LGA 1155's star chip was the i5-2500k, a neat little quad-core 64-bit chip
that ran at 3.3ghz but could be easily overclocked to 4+ghz. The i5-2500k
remained state-of-the-art until the middle of the decade and only really hit
a wall when 4K gaming became mainstream in recent years. With a good
graphics card, lots of memory, and an SSD, an i5-2500k system will still
run most modern games at 1080, but at moderate settings and not at a
steady 60fps.
If your aircraft starts to ice up you have a number of options. Dive
below the clouds, where it's warmer; turn on the anti-ice system; keep
going and hope for the best; climb up into the sunlight.
I have always loved you, though I was born a galaxy away
I mention LGA 1155 because it was the last Intel chipset that supported
Windows XP, so for a lot of PC owners it was the point at which they
upgraded from a dual-core, 32-bit XP system with a 4gb memory limit to the
modern age of 64-bit chips with four or more cores fitted to motherboards
that can address 32gb of memory or more. I built my own PC from parts back
in 2011, with an i5-2500k at the core, although I've since upgraded it to a
Xeon 1275, which is the server analogue of the i7-3770k.

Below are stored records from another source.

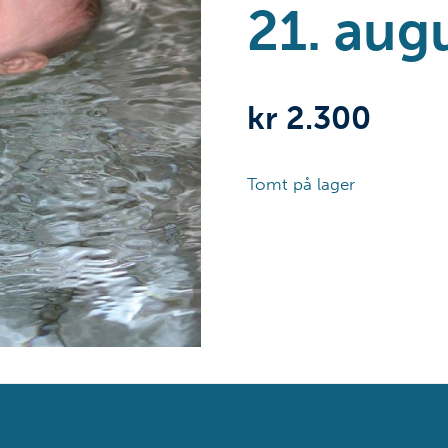
21. aug
kr
2.300
Tomt på lager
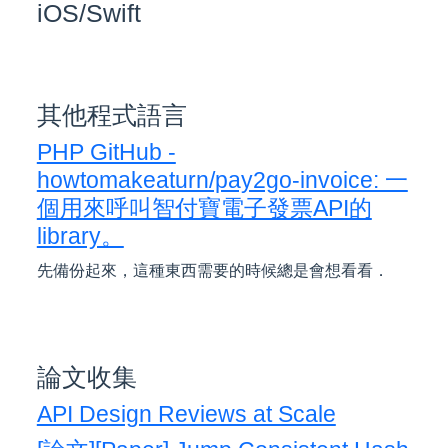
iOS/Swift
其他程式語言
PHP GitHub -
howtomakeaturn/pay2go-invoice: 一
個用來呼叫智付寶電子發票API的
library。
先備份起來，這種東西需要的時候總是會想看看．
論文收集
API Design Reviews at Scale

The i7-3770k is essentially the most powerful CPU available for LGA 1155,
the end of the line for that platform. It has four logical cores and four
virtual cores generated by a technology called hyperthreading. It benchmarks
50% faster than the i5-2500k, but for a long time the cost didn't justify
the upgrade; as of 2020 however they're cheap on the used market.
The game uses a form of megatexturing, as with Id Software's
Rage, but on a planetary scale.
My machine's weak link is the GPU, a Geforce 1650 with only 3gb of memory,
but MSF2020's built-in frame counter often says that I'm limited by the CPU,
because MSF2020 taxes the whole machine. Most games can be solved by
throwing a better GPU at them, but not MSF2020. It streams the world from
the internet, so it benefits from a fast, stable internet connection; it has
to load a lot of cached data, so it benefits from being installed on an SSD;
the CPU has to instruct the GPU do draw potentially thousands of buildings,
while simultaneously running flight and weather models, so you need a good
multicore CPU. A good GPU is of course essential, but with MSFS2020 it needs
to be part of a strong system.
Therefore if you have an LGA 1155 machine you really have to max it out. In my
experience the game is perfectly playable and good-looking at 1080 on my
machine, but even so it occasionally stutters, and at low altitudes over
detailed cities - Tokyo and New York, for example - it chugs. 4K would
overwhelm it. I get around 40fps flying over bare terrain or in cloud,
25-35fps over New York, with autogenerated traffic turned off. I find that
putting most of the sliders at medium, with reflections at high, clouds at
ultra, anti-aliasing at TAA, texture resolution at high strikes a good balance
between performance and looks.
Bugs? To date the game has only crashed once, during a period of high
multiplayer activity after the release of a reworked Japan. Some of the
terrain looks awful, in different ways:
Victoria falls really doesn't work. The photogrammetry engine got
confused.
The Leaning Tower of Pisa is simultaneously a flat texture map and a
model, each with a different shadow. The surrounding buildings are 3D but
the Duomo and Battistero are flat.
This is the island of Miyake, south of mainland Japan. The volcano isn't
filled in, so the game generates ghosting inside the crater.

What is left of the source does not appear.